BasisBijbel

Ezechiël 20:23-32 BasisBijbel (BB)

23. Maar Ik zwoer de Israëlieten in de woestijn dat Ik hen uit elkaar zou jagen. Dat Ik hen zou verspreiden over andere volken in andere landen.

24. Dat was hun straf omdat ze zich niet aan mijn wetten en leefregels en aan mijn heilige rustdagen [ en mijn feesten ] hielden.

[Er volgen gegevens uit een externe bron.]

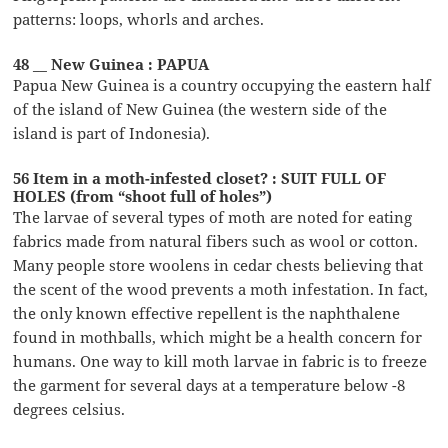
patterns: loops, whorls and arches.
48 __ New Guinea : PAPUA
Papua New Guinea is a country occupying the eastern half
of the island of New Guinea (the western side of the
island is part of Indonesia).
56 Item in a moth-infested closet? : SUIT FULL OF
HOLES (from “shoot full of holes”)
The larvae of several types of moth are noted for eating
fabrics made from natural fibers such as wool or cotton.
Many people store woolens in cedar chests believing that
the scent of the wood prevents a moth infestation. In fact,
the only known effective repellent is the naphthalene
found in mothballs, which might be a health concern for
humans. One way to kill moth larvae in fabric is to freeze
the garment for several days at a temperature below -8
degrees celsius.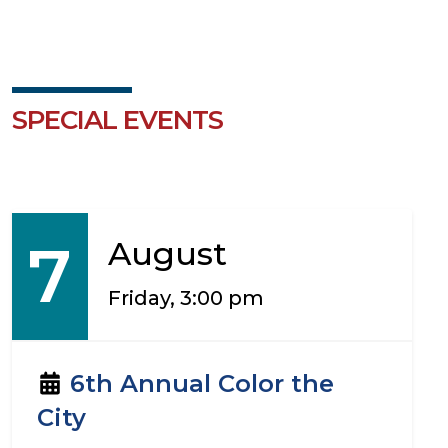
SPECIAL EVENTS
7
August
Friday, 3:00 pm
6th Annual Color the
City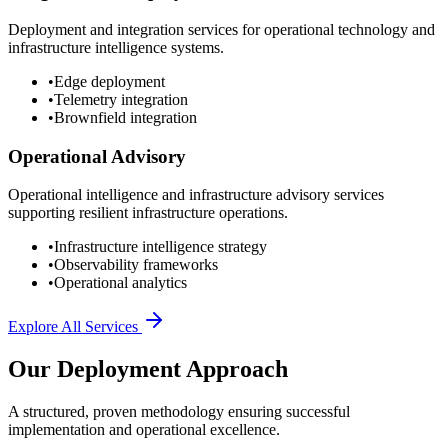
Deployment and integration services for operational technology and
infrastructure intelligence systems.
•
Edge deployment
•
Telemetry integration
•
Brownfield integration
Operational Advisory
Operational intelligence and infrastructure advisory services
supporting resilient infrastructure operations.
•
Infrastructure intelligence strategy
•
Observability frameworks
•
Operational analytics
Explore All Services
Our Deployment Approach
A structured, proven methodology ensuring successful
implementation and operational excellence.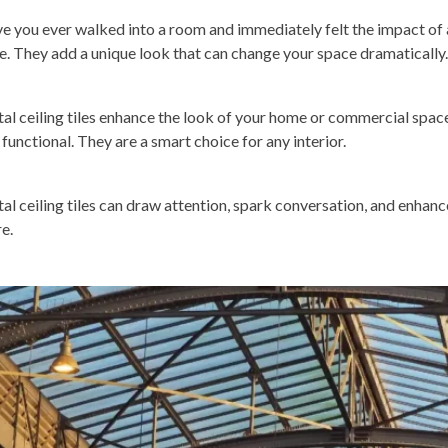
e you ever walked into a room and immediately felt the impact of a
le. They add a unique look that can change your space dramatically.
al ceiling tiles enhance the look of your home or commercial space
 functional. They are a smart choice for any interior.
al ceiling tiles can draw attention, spark conversation, and enhanc
e.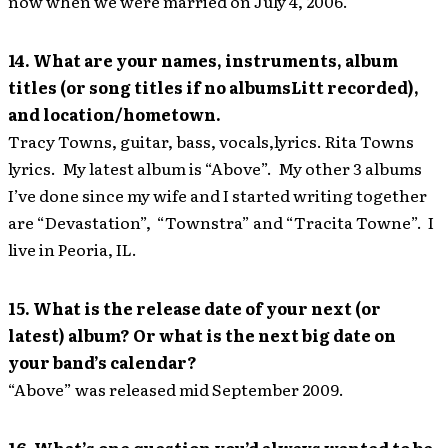
now when we were married on July 4, 2006.
14. What are your names, instruments, album
titles (or song titles if no albumsLitt recorded),
and location/hometown.
Tracy Towns, guitar, bass, vocals,lyrics. Rita Towns
lyrics. My latest album is “Above”. My other 3 albums
I’ve done since my wife and I started writing together
are “Devastation”, “Townstra” and “Tracita Towne”. I
live in Peoria, IL.
15. What is the release date of your next (or
latest) album? Or what is the next big date on
your band’s calendar?
“Above” was released mid September 2009.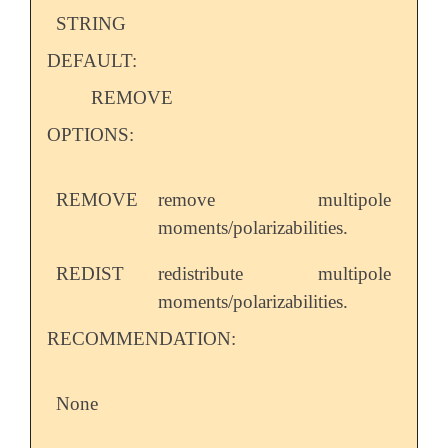
STRING
DEFAULT:
REMOVE
OPTIONS:
REMOVE
remove multipole
moments/polarizabilities.
REDIST
redistribute multipole
moments/polarizabilities.
RECOMMENDATION:
None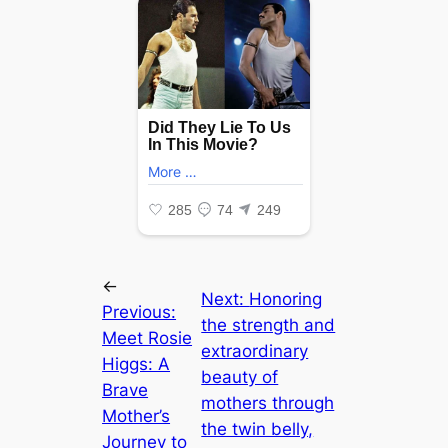
←
Next:
Honoring
Previous:
the strength and
Meet Rosie
extraordinary
Higgs: A
beauty of
Brave
mothers through
Mother’s
the twin belly,
Journey to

Ze vertrouwden liever op die walgelijke afgoden van hun ouders.

25. En Ik liet hen hun gang gaan met wetten die niet goed waren, en met leefregels waardoor ze níet zouden leven.

26. Ik liet hen hun gang gaan met hun offers aan afgoden. Ik hield ouders niet tegen als ze hun eerste kind als brandoffer aan de afgoden gingen offeren. Zo wilde Ik hun angst aanjagen, zodat ze zouden beseffen dat Ik de Heer ben.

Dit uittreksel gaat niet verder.